** Opening MATERIAL FOR THIS EXERCISE block **

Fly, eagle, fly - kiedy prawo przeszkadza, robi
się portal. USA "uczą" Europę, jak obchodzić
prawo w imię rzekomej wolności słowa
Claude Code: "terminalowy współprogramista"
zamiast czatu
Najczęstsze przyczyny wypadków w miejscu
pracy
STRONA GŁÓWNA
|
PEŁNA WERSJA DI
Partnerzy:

** Closing MATERIAL FOR THIS EXERCISE block **
** Opening MATERIAL FOR THIS EXERCISE block **

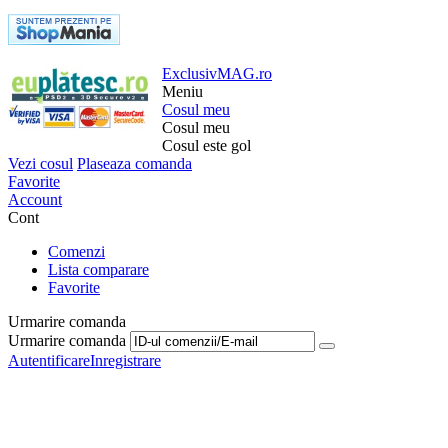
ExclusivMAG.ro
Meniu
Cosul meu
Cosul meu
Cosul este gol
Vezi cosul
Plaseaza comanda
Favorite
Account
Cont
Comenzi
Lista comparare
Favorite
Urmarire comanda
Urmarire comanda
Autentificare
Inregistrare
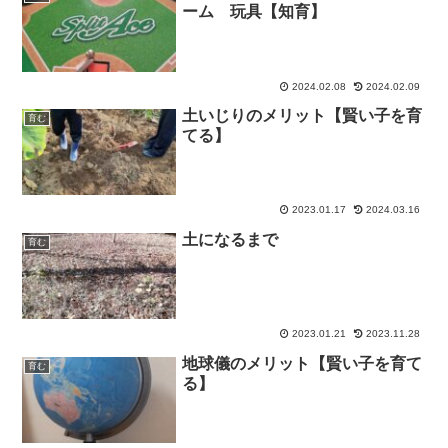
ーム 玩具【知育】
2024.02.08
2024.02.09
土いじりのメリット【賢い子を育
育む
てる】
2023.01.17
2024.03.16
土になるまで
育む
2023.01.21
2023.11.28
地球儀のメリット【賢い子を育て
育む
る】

** Closing MATERIAL FOR THIS EXERCISE block **

Which lines in the records above include the word "prawo"? Copy them out.

Fly, eagle, fly - kiedy prawo przeszkadza, robi
prawo w imię rzekomej wolności słowa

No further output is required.